Mungkin Nampak seperti buku biasa, tapi ini sudah seperti buku bulanan, eh maksud saya buku harian (walau memang saya menuliskan cerita tidak setiap hari). Di dalam buku ini ada tulisan saya tentang kegalauan, kegundahan, dan semua yang menyangkut kelabilan di masa remaja -_- bukan cuma itu saja, di buku biru ini juga saya menuliskan puisi-puisi yang saya buat sewaktu masih SMP dulu.
Berikut puisi-puisi yang saat itu sempat diminta teman untuk dibacakan di depan kelas.   
           


MASA  LALU

Ketika ingatan memutar kisah masa lalu
Dimana ada kesedihan dan kebahagian yang datang silih berganti
Mewarnai hari-hari bersamamu
Nyanyian rindu sering ku dengarkan, mengiring langkah ke masa depan
Meraih cita dan cinta yang diimpikan
Ketika lidah telah keluh untuk berucap, ketika mata sudah tak kuasa membendung butiran bening yang terjatuh
Ketika tangan tak kuasa menggapai, ketika langkah kaki sudah terhenti
Hanya hati yang dapat bersabar untuk menanti kerinduan yang telah lama berkobar
Hanya dapat tersembunyi di dalam hati
Membiarkan waktu mengiring langkah ke masa depan yang tak terbayangkan
Meninggalkan kebersamaan yang pernah di lalui yang akan selalu di kenang
Bersama, semuanya, dan selamanya.
 


SAJAK NEGERI
Di balik senja menerobos sejarah
Peradaban dunia bertahtakan murka
Dunia fana, dunia kita
Awan kelam, bersandingkan senyuman masam
Berlumur darah kenaifan.

Kubalut goresan luka dengan ideologi yang tersisa
Berderak dalam getaran keterpaksaan
Bersua dalam impian akan revolusi peradaban.

Wajah pucat pasih
Gelak tawa diantara jerit tangis
Bayang-bayang semakin menjauh
Terdampar di luasnya Gurun Sahara
Terpatri di hati ini,
Akan senyuman berselimut kebohongan.
27 MEI 2011



 CURAHAN HATI

Denting berbunyi memecah kesunyian
Di selimuti angin malam
Bersama jutaan bintang
Bermandikan cahaya bulan.

Kaki tak dapat melangkah
Mata tak dapat terpejam
Tangan tak kuasa meraih
Angan-angan tak bisa lagi menerawang.

                                                                                  Ujung tombak bersimbah darah
                                                                                  Menghantarkan kepergiannya
                                                                                  Api berkobar  membakar jasad
                                                                                  Terbujur kaku yang nantinya akan menjadi abu.
    
                                                                                  Derai tangis tak ada artinya
                                                                                 1001 kisah tentang Ia yang duduk di atas awan
                                                                                  Menceritakan keagungan-Nya pada anak manusia
                                                                                  Diam sembilu membalut luka tanpa kata.
25 april 2011




HILANG
Ketika semua ingin terucap
Hati terisak, mata terbelalak, tanahku tersentak
Memoderensasikan kehidupan, mengikuti zaman modern
Tapi ingat!

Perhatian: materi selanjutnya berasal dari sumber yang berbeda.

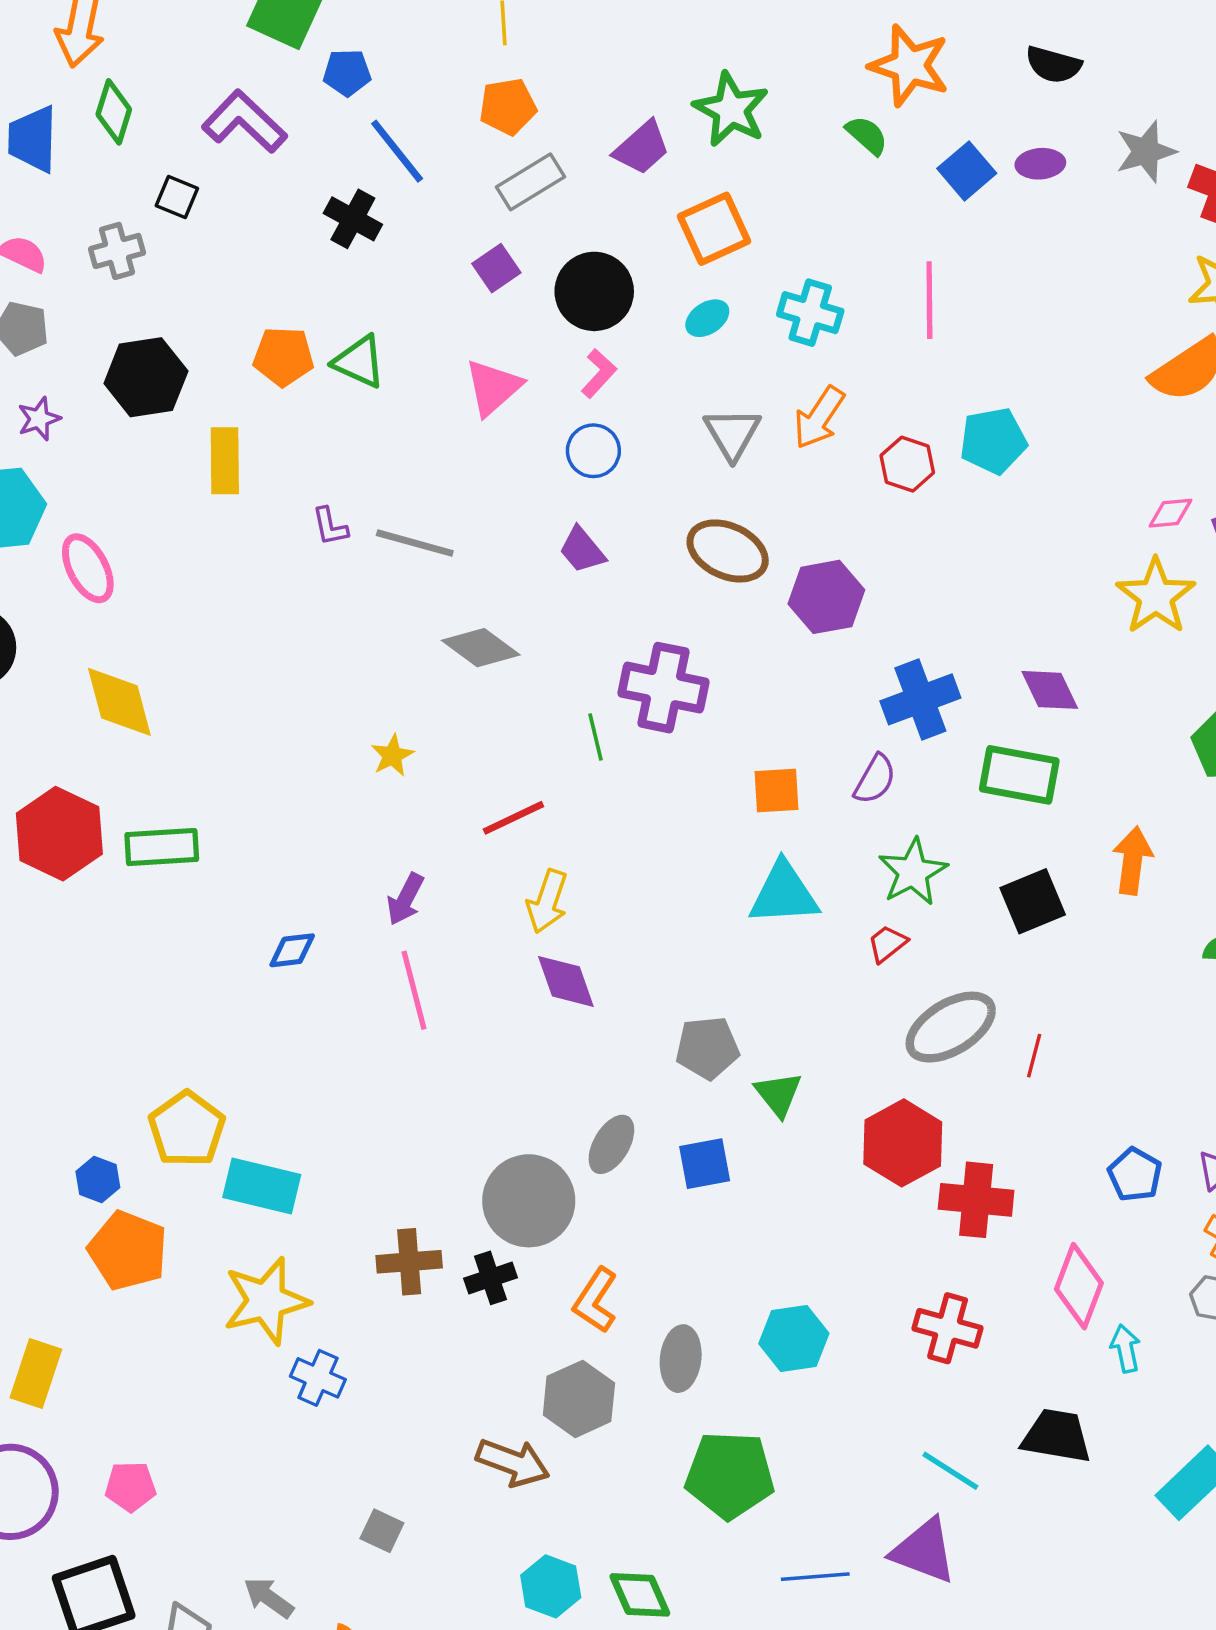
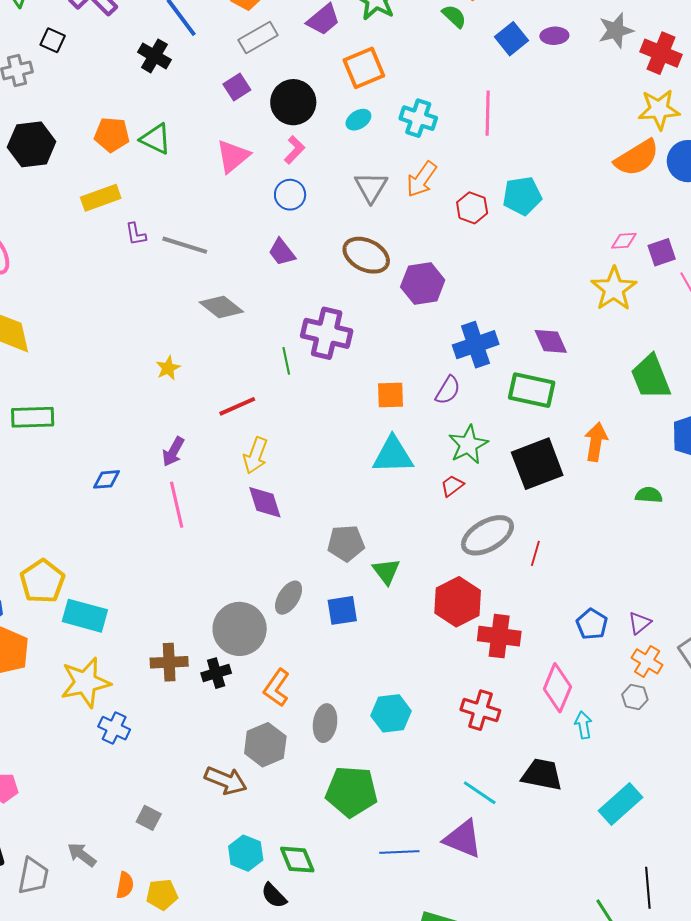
yellow rectangle: (225, 461) -> (101, 198), moved, turned 69
black square: (1033, 901) -> (537, 464), size x1.4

Hukum Tuhan tak pernah dimoderensasikan

Taruhannya akal sehat, untuk nikmat sesaat
Mengatasnamakan nasional, harusnya bisa berfikir rasional
Bak remaja, mengejar satu, meninggalkan seribu
Bisakah seperti dahulu, adat dan budaya yang dipegang teguh.

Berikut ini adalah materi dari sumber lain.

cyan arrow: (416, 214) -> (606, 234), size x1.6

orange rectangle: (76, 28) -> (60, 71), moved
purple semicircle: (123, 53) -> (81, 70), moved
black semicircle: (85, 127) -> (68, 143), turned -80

Puisi ini selalu bisa menghasilkan tawa, gaya bahasanya, perbendaharaan katanya, terlalu kekanak-kanakan, tapi yah dulukan saya memang masih anak-anak labil. Saya sih cukup bersyukur pernah membuat karya (yang biasa) di masa labil saya dulu. Anehnya sekarang seolah-olah ilham yang ada di kepala selalu menguap sebelum sempat dituangkan dalam bentuk tulisan, ada apa ini?. Sepertinya benar, masa labil itu sarat akan produktifitas, atau mungkin karena sekarang saya sudah tidak labil, makanya kurang produktif lagi? Atau masih labil, tapi kadar kelabilan saya sudah menurun? Haaa sempat saya berfikir apa saya harus menjadi remaja yang labil seperti dulu. Tapi saya harus akui semenjak menjajaki masa SMA, rasanya hari-hari itu hanya untuk mengerjakan tugas, tugas, tugas, dan tugas (nah, malah curhat).